Tax planning is the proactive process of developing strategies to help you minimize and/or defer the payment of income taxes. This is done primarily by taking advantage of specific tax-law provisions and efficiently utilizing all available tax deductions and credits.
That’s where we come in…
Our tax planning process begins with a review of your most recent tax returns, which are then used to prepare preliminary projections covering the ensuing 1-3 years. We then carefully consider each line item to determine the strategies that will successfully minimize your overall income tax obligation – while keeping in mind the costs of implementation.
We work to develop a beneficial tax strategy that is effective and dynamic, and caters to the specific needs of each individual. We then offer our recommended approach and provide a comprehensible action plan in a simplified bullet-point format. This development process may change from year-to-year in order to accommodate any shifts in your personal finances.
Customized action plan…
Tax strategies are tailor-made to each individual’s unique financial circumstances and can include:
- Accelerating or deferring the payment of certain expenses.
- Contributing to a regular or Roth IRA.
- Hiring your children to assist with your business activities.
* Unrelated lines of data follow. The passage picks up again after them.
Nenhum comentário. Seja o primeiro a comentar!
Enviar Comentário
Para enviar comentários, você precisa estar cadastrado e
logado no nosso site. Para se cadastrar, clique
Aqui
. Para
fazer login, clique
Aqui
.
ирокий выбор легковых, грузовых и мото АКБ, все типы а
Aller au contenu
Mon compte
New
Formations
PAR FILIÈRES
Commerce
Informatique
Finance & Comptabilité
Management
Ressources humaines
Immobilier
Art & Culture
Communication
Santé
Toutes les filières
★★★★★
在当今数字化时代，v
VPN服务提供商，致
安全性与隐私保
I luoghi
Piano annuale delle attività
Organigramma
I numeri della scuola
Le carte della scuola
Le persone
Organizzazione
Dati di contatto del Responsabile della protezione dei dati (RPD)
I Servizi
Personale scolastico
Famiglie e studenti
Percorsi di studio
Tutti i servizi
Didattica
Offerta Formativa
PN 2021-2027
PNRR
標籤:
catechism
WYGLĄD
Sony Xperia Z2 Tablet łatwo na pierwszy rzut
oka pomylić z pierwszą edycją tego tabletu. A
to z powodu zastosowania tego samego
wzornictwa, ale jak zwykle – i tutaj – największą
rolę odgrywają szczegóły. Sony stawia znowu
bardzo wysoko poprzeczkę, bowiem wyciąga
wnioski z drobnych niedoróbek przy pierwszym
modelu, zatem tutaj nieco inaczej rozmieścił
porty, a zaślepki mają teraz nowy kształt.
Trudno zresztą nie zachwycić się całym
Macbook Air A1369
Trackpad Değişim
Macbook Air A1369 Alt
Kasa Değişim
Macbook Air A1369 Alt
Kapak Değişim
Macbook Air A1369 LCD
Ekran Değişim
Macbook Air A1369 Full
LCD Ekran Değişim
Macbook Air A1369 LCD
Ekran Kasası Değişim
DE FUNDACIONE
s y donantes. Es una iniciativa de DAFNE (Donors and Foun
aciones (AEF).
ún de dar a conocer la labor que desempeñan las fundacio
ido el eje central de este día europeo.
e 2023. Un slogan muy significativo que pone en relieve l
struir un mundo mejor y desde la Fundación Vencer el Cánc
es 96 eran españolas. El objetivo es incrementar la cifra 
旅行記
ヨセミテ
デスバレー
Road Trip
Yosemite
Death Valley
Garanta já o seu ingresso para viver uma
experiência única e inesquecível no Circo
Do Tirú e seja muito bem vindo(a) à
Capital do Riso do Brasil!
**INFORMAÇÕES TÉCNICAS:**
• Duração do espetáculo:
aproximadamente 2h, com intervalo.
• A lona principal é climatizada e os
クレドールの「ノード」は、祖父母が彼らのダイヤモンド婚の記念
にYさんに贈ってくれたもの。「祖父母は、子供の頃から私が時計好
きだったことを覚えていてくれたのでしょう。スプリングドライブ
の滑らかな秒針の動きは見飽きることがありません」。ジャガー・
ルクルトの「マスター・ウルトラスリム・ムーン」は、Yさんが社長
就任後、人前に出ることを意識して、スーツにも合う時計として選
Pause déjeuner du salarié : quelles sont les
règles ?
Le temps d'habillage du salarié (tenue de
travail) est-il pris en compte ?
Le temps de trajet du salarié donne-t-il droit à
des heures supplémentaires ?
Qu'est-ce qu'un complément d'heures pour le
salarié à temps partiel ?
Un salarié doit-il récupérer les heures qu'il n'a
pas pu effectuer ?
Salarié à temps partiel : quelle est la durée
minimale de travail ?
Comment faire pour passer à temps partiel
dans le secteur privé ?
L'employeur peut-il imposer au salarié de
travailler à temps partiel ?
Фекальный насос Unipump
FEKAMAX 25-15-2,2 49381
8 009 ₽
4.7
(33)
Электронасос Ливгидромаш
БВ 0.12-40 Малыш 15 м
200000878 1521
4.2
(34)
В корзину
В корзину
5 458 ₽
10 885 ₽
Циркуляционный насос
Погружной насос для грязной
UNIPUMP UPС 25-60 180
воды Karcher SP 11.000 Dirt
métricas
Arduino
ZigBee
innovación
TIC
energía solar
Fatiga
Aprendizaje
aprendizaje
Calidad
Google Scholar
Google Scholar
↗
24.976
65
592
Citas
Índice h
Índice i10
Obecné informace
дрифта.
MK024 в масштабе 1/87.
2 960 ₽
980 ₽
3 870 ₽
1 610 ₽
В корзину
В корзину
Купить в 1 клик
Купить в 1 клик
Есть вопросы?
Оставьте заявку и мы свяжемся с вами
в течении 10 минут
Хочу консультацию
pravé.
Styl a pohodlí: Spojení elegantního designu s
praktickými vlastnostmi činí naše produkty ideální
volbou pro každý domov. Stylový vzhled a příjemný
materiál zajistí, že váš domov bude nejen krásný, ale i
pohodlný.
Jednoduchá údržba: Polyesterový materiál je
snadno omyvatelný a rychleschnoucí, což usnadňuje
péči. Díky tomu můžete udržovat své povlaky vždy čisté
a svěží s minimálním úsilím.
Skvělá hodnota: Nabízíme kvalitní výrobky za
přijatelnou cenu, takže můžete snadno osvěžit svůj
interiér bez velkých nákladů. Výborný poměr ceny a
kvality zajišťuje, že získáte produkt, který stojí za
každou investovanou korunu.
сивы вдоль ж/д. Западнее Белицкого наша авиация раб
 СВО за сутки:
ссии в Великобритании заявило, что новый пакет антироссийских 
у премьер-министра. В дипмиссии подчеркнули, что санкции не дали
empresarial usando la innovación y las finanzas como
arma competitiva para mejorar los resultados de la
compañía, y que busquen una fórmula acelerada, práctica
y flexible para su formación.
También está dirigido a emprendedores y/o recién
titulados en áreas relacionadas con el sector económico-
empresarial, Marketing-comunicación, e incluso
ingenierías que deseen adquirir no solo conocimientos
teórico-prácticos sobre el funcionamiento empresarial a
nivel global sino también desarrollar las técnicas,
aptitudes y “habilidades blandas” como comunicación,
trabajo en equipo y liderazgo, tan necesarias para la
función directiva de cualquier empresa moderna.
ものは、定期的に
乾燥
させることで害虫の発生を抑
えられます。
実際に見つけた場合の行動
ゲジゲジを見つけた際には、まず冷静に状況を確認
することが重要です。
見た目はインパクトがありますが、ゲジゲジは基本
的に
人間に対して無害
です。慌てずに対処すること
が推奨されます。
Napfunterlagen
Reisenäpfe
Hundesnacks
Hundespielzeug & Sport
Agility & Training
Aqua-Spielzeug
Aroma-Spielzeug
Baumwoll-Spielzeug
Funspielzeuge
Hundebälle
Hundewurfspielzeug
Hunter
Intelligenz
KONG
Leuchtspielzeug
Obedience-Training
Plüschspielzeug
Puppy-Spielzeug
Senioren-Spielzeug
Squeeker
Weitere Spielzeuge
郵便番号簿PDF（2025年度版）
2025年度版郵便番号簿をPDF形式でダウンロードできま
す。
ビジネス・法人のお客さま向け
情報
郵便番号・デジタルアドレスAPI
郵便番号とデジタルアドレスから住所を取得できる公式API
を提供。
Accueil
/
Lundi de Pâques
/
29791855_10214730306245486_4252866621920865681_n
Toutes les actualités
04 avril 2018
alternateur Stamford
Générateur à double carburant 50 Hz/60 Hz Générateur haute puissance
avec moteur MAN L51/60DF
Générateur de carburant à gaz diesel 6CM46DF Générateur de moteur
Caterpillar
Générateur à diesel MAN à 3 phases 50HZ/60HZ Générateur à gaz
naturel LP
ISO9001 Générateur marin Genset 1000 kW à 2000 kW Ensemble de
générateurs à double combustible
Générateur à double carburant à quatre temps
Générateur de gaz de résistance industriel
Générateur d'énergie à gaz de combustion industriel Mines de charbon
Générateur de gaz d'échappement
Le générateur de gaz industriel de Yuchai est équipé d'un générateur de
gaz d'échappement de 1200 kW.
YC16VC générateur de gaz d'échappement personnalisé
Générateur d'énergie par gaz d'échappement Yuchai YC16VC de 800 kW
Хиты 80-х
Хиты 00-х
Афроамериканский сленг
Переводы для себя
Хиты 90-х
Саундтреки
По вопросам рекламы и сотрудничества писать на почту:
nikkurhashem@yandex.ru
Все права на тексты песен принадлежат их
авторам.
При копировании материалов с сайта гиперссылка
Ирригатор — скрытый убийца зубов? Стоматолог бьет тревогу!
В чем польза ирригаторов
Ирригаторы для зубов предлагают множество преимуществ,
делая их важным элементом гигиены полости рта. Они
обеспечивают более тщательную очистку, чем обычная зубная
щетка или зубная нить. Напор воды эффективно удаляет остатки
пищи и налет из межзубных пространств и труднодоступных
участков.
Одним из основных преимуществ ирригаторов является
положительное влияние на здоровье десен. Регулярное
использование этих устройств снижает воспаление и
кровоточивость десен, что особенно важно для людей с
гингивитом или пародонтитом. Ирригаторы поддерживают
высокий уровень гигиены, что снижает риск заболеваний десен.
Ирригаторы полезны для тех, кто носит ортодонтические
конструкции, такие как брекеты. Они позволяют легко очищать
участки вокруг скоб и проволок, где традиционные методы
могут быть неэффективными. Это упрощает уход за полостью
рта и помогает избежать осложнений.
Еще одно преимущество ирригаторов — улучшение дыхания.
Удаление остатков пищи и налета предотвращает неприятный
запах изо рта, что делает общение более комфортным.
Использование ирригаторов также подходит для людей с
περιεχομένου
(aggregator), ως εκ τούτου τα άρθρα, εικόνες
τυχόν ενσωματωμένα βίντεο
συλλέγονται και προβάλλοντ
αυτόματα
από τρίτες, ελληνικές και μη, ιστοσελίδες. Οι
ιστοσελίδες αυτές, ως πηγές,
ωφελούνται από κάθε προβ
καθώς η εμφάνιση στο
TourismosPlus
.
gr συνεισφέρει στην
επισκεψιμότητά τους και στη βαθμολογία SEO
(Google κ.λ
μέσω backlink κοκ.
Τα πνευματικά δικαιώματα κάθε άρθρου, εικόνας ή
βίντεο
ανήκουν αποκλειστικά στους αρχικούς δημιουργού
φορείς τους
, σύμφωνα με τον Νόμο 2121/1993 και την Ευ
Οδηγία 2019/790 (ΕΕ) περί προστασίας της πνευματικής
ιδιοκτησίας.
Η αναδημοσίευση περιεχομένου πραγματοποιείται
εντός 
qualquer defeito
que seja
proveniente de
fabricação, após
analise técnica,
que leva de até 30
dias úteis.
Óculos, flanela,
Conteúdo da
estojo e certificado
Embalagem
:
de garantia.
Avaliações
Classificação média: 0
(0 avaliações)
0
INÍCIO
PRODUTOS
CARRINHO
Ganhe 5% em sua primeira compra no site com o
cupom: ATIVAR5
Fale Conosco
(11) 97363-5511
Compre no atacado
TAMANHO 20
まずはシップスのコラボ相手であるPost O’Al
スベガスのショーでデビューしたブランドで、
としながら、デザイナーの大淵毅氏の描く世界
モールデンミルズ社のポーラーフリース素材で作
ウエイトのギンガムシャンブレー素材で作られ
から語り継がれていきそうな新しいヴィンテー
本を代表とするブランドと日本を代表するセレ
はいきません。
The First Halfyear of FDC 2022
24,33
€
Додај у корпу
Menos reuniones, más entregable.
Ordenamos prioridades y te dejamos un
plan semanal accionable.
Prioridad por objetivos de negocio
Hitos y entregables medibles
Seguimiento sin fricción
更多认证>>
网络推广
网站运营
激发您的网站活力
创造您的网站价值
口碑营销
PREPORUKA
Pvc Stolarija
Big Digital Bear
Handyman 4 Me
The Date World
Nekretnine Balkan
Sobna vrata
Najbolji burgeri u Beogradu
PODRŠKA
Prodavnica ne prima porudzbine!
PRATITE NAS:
- Bunching of itemized deductions in certain years.
- Donating non-cash items to charity (such as clothing, furniture, appliances, etc.).
- Aggregating otherwise passive activities to achieve Real Estate Professional status.
- Directing the timing of when specific securities are sold to lock in losses to offset gains.
- Donating appreciated investment securities to charities in lieu of giving cash.
- Electing to distribute employer securities from your profit share accounts (instead of rolling such into an IRA) to benefit from the “net unrealized appreciation” rules.
- And more!
We place great emphasis on maintaining open communication with you. This ensures that the strategies available to you can be identified in a prospective manner and implemented on an opportune timeline.